* Task requirements:
Filter the records for lines holding the string "jagarantripura".

** Provided entries follows **

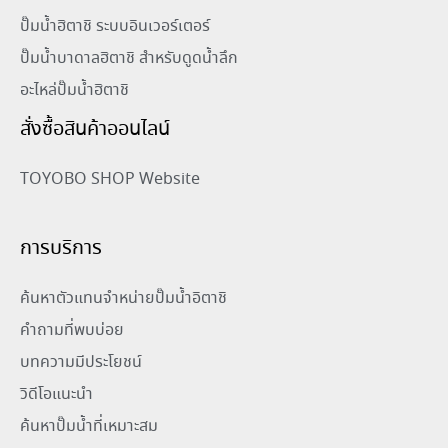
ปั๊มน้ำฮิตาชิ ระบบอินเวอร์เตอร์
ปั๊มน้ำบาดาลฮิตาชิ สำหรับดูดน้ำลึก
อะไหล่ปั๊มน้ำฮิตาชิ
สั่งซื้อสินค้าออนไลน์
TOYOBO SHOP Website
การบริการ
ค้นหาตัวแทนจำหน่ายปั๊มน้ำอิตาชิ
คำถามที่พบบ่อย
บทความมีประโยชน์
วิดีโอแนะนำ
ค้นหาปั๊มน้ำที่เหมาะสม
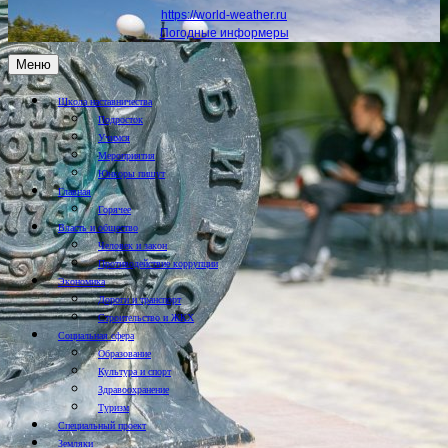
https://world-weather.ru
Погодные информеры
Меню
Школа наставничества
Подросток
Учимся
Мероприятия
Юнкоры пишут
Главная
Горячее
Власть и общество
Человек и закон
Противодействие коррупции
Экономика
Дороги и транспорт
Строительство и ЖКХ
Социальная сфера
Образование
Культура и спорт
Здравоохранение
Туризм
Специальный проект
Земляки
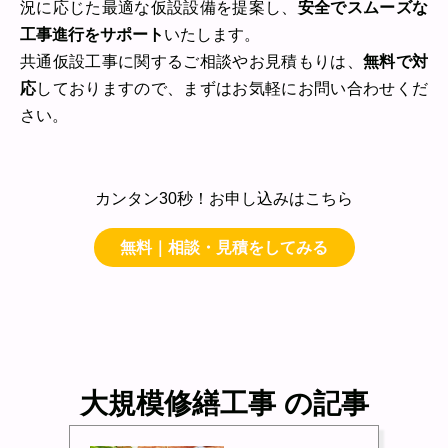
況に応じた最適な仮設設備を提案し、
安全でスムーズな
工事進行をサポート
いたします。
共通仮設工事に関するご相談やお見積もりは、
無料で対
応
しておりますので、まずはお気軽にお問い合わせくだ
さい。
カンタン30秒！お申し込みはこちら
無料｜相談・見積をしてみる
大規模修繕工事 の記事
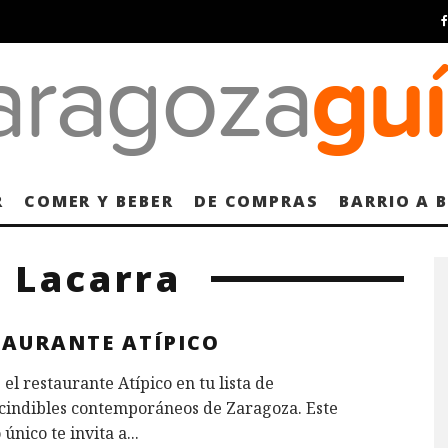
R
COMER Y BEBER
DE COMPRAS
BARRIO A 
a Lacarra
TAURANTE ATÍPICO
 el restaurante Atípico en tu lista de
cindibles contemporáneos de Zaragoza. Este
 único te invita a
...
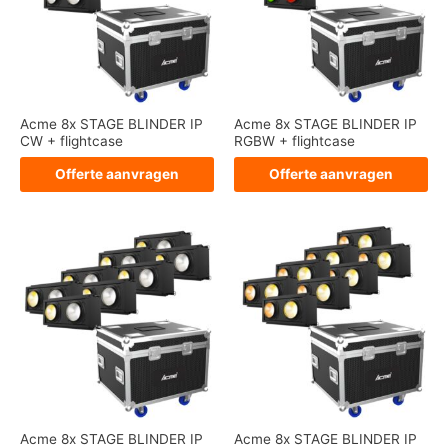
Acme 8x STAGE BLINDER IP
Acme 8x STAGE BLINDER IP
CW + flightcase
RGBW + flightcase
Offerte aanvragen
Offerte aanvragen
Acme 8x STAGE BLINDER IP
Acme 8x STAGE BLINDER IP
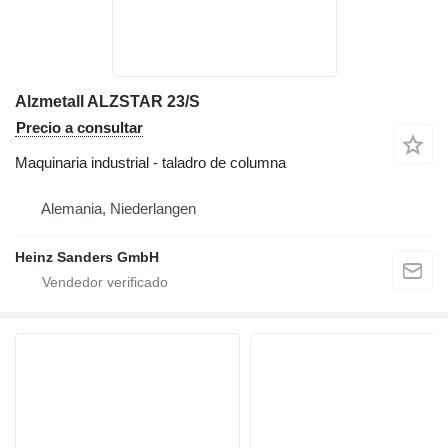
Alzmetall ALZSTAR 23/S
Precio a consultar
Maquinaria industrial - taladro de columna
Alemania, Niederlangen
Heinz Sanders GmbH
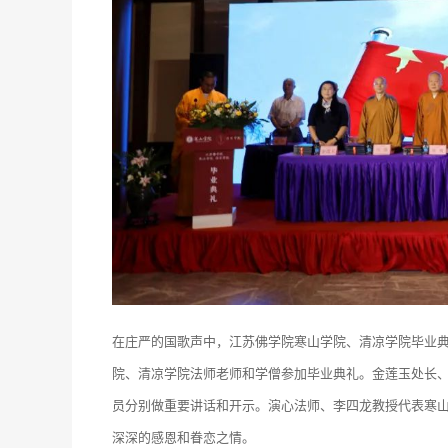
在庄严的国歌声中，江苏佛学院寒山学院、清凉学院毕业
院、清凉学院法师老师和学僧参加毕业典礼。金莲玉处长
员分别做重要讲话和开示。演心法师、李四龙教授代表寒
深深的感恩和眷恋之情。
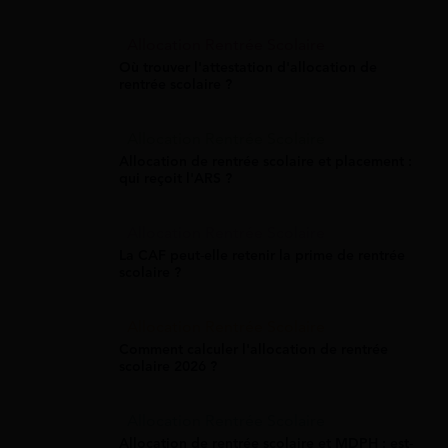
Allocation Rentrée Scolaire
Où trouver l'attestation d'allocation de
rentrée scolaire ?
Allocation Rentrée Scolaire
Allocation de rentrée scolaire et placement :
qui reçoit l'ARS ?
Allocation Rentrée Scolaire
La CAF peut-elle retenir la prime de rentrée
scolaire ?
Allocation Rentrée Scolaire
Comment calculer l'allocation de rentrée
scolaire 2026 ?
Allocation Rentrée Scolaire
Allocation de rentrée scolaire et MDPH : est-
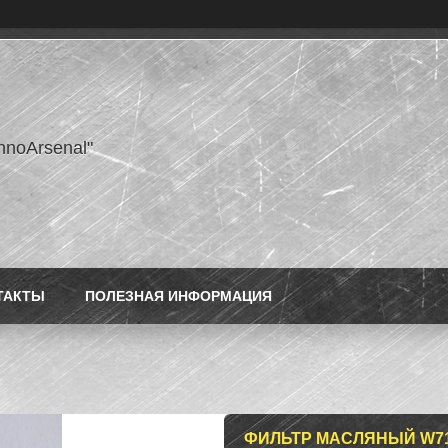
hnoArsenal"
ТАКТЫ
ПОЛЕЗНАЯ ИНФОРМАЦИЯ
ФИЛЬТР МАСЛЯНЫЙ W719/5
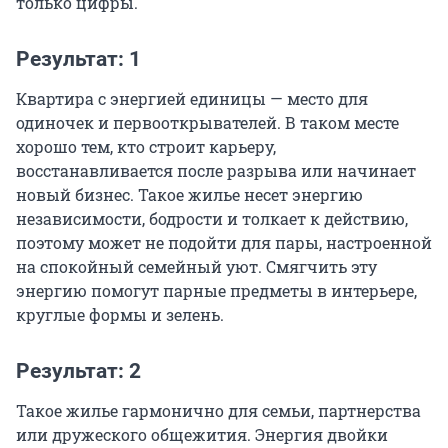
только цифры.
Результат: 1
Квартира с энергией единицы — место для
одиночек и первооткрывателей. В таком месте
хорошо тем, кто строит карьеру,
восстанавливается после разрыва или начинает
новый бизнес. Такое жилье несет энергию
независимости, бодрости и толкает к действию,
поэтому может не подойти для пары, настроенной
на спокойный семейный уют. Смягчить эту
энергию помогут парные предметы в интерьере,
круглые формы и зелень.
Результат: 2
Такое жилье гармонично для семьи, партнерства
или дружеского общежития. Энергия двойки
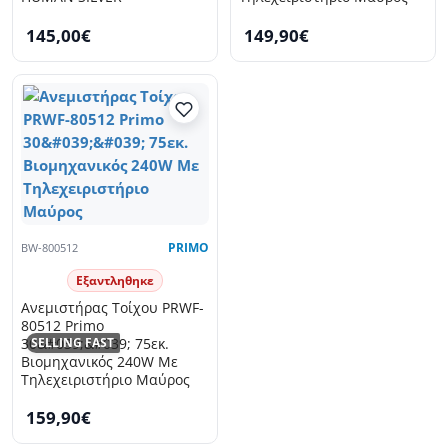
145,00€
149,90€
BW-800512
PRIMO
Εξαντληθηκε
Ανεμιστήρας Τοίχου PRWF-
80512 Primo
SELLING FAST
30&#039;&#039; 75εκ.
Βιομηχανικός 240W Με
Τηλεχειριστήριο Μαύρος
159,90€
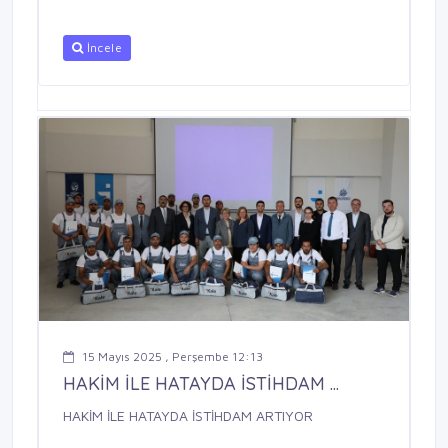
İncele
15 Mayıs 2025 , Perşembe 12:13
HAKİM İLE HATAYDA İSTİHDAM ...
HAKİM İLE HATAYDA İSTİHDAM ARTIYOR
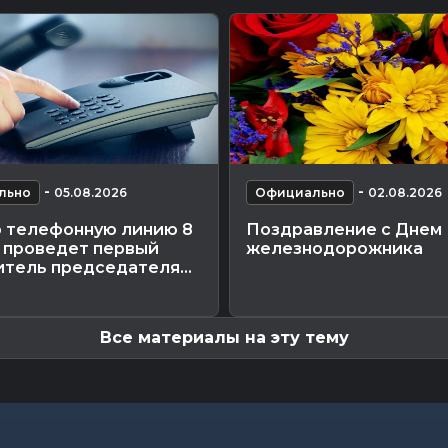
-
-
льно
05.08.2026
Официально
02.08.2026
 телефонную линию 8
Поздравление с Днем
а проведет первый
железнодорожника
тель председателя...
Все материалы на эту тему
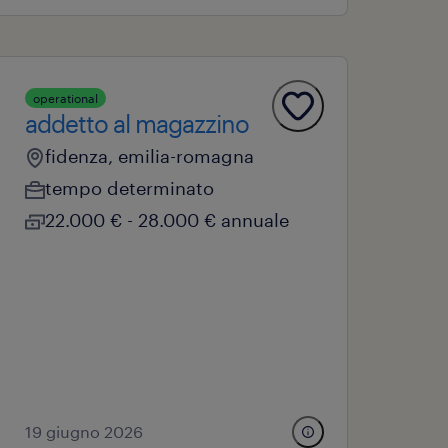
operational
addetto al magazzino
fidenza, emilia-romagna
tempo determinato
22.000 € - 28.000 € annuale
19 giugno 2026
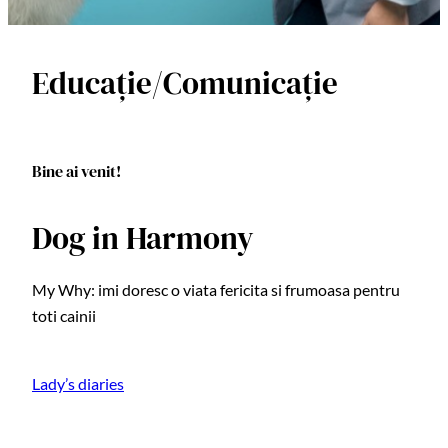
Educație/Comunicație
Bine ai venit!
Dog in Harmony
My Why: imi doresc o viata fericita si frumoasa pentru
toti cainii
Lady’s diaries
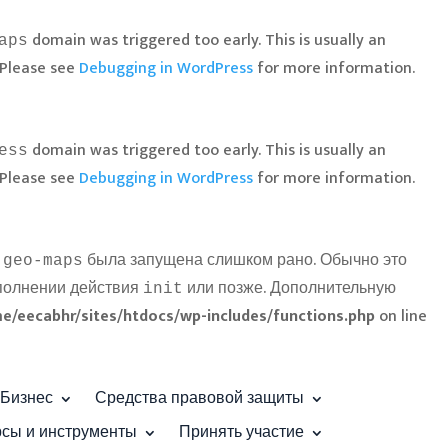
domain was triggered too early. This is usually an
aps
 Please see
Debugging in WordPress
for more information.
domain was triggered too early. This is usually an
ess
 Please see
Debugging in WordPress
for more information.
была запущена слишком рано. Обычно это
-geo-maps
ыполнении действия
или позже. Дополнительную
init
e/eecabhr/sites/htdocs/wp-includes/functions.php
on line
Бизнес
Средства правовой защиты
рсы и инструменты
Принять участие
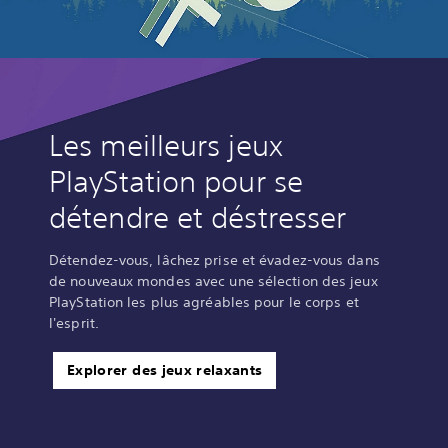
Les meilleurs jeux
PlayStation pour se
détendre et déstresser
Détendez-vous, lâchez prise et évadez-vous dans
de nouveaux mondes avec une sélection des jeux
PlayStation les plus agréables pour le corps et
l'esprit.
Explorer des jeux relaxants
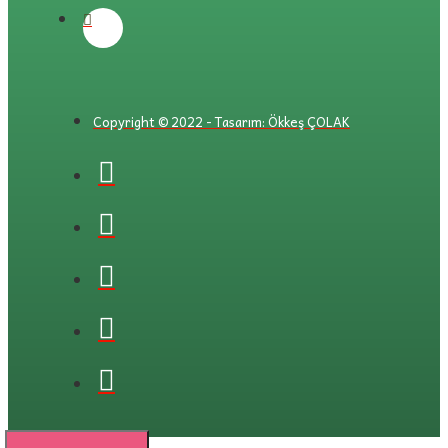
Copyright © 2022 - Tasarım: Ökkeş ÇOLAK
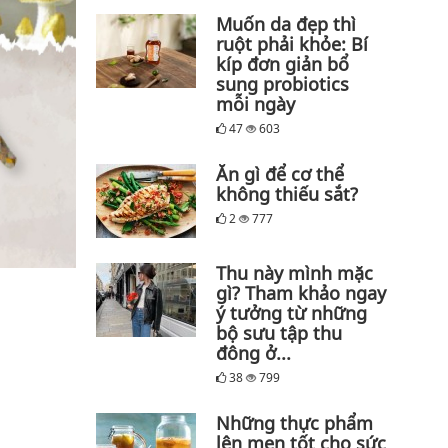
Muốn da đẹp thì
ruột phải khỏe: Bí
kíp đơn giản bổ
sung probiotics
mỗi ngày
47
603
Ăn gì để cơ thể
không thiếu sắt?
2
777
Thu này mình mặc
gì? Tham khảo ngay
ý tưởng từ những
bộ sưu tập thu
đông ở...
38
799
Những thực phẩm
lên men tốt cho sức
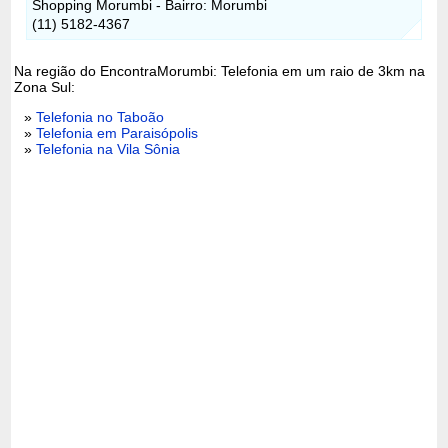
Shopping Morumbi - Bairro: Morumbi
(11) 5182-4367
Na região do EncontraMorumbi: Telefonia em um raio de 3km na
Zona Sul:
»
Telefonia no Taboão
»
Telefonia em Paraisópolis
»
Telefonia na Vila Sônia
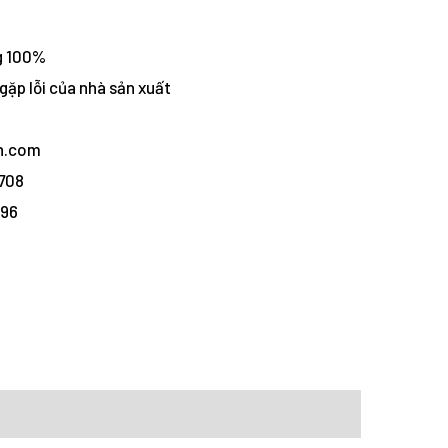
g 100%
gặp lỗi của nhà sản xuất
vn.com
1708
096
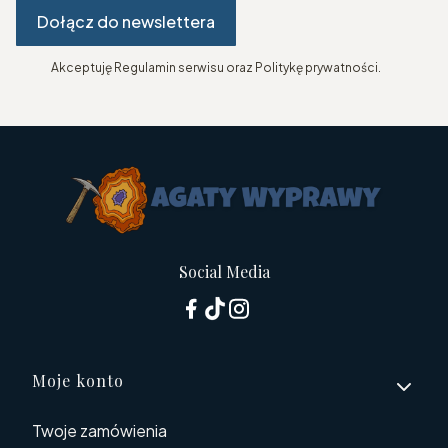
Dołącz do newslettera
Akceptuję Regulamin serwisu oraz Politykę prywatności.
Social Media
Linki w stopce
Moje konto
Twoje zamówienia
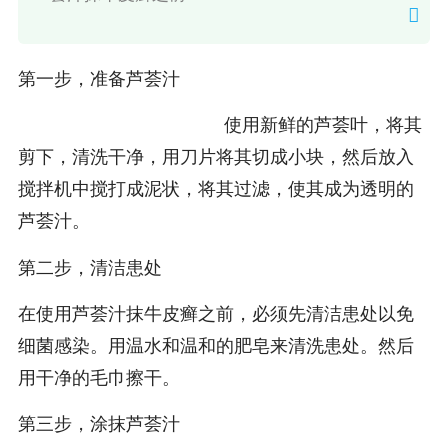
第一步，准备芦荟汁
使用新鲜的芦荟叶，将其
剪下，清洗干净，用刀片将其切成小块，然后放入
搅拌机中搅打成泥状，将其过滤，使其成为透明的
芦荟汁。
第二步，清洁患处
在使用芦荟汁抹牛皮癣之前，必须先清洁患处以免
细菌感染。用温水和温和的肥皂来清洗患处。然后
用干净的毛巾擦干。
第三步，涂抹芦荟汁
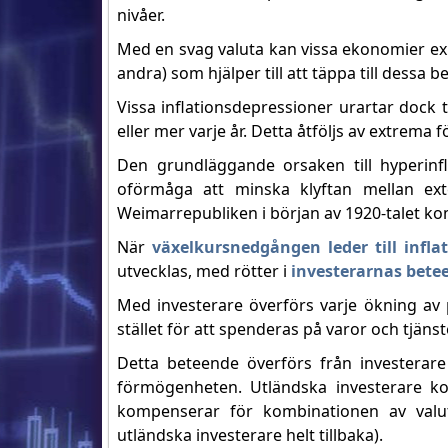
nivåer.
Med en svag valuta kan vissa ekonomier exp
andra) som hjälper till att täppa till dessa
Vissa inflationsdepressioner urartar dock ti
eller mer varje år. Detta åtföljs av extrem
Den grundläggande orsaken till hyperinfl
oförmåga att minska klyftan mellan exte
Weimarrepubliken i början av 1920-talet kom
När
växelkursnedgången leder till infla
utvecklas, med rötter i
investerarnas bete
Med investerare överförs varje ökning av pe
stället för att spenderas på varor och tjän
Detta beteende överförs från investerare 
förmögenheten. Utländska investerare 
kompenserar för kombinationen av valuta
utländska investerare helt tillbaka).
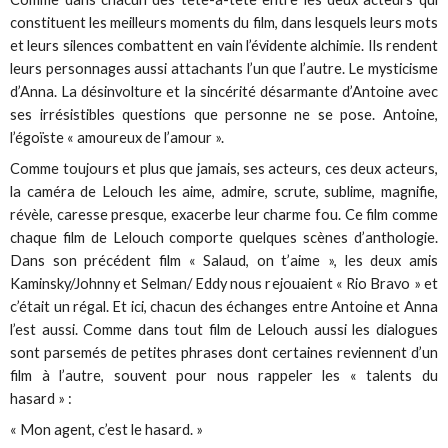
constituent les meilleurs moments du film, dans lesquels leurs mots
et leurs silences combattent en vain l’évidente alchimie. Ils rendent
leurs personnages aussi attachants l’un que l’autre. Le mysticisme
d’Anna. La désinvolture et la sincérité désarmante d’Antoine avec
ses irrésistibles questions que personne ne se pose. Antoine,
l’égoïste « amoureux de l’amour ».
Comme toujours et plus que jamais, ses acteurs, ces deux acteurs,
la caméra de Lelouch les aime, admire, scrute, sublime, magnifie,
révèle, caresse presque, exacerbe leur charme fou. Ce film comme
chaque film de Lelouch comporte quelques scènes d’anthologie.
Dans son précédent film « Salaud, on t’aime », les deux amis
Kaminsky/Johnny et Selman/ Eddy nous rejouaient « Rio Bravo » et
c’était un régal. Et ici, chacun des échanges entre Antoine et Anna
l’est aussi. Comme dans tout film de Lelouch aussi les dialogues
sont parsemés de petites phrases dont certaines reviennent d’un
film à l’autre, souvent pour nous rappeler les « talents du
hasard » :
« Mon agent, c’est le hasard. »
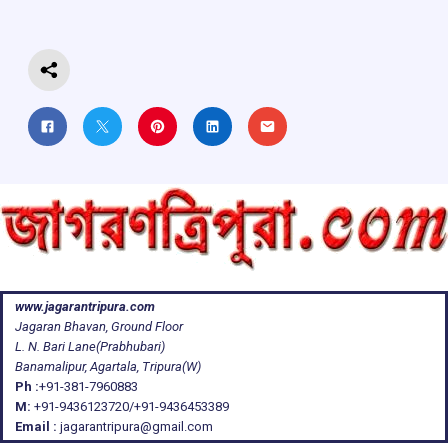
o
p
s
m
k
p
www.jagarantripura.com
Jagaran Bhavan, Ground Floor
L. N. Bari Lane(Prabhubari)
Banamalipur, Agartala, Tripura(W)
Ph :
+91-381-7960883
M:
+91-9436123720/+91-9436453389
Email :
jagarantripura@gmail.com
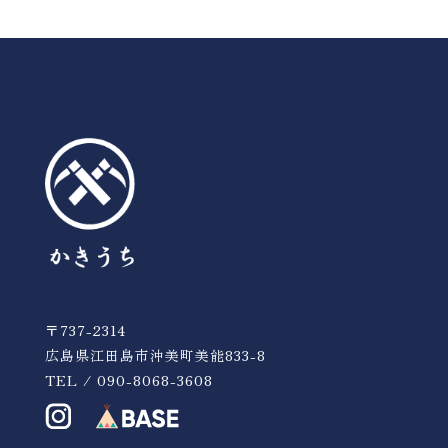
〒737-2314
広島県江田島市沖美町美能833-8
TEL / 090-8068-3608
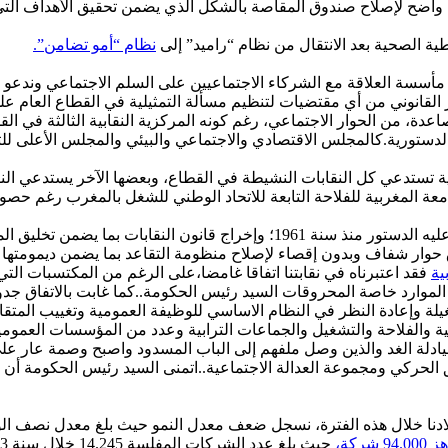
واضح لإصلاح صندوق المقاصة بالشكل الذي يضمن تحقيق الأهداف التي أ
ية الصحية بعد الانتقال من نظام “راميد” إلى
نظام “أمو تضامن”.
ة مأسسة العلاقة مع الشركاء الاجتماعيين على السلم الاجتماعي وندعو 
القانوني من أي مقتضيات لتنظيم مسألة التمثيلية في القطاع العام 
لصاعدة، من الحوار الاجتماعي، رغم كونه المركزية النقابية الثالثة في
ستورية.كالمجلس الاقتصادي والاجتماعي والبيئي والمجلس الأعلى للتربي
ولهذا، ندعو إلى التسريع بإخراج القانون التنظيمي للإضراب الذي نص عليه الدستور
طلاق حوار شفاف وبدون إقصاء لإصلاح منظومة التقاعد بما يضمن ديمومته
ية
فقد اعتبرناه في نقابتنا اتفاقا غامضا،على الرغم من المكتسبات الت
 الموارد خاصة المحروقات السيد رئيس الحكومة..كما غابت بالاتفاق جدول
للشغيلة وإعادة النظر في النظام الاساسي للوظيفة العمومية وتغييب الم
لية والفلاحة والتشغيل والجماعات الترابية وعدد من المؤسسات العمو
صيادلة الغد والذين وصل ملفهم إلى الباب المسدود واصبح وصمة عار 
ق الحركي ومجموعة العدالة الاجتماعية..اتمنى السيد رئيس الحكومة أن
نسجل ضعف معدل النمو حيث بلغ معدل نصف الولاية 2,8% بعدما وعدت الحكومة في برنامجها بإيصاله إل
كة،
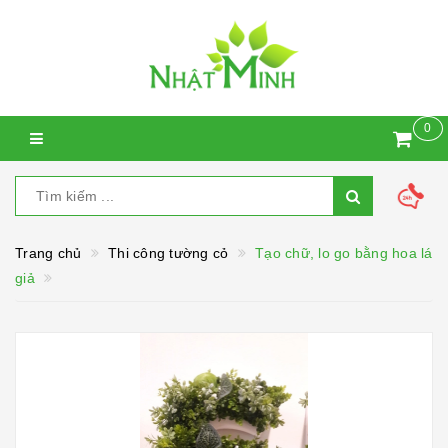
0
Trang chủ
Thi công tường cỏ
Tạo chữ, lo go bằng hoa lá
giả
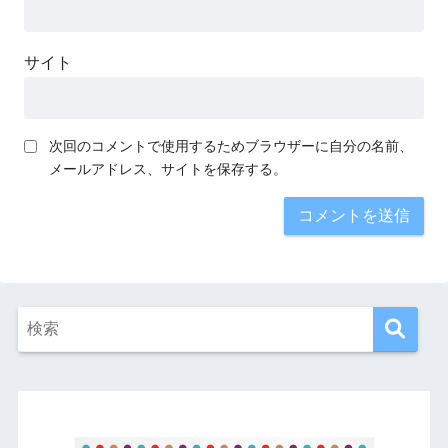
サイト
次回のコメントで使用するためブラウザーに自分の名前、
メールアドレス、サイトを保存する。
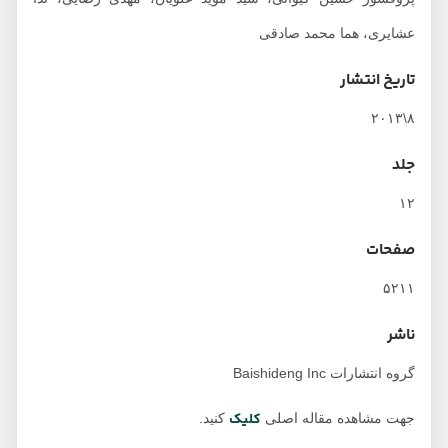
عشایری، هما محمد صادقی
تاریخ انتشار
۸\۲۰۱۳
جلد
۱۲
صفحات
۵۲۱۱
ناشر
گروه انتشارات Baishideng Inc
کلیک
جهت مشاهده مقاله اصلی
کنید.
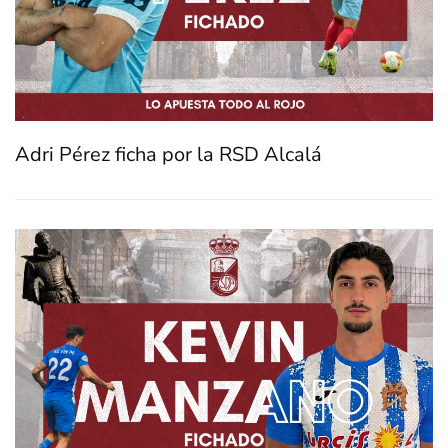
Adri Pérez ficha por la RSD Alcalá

** End of Provided entries **

* Result of this task:
www.jagarantripura.com
jagarantripura@gmail.com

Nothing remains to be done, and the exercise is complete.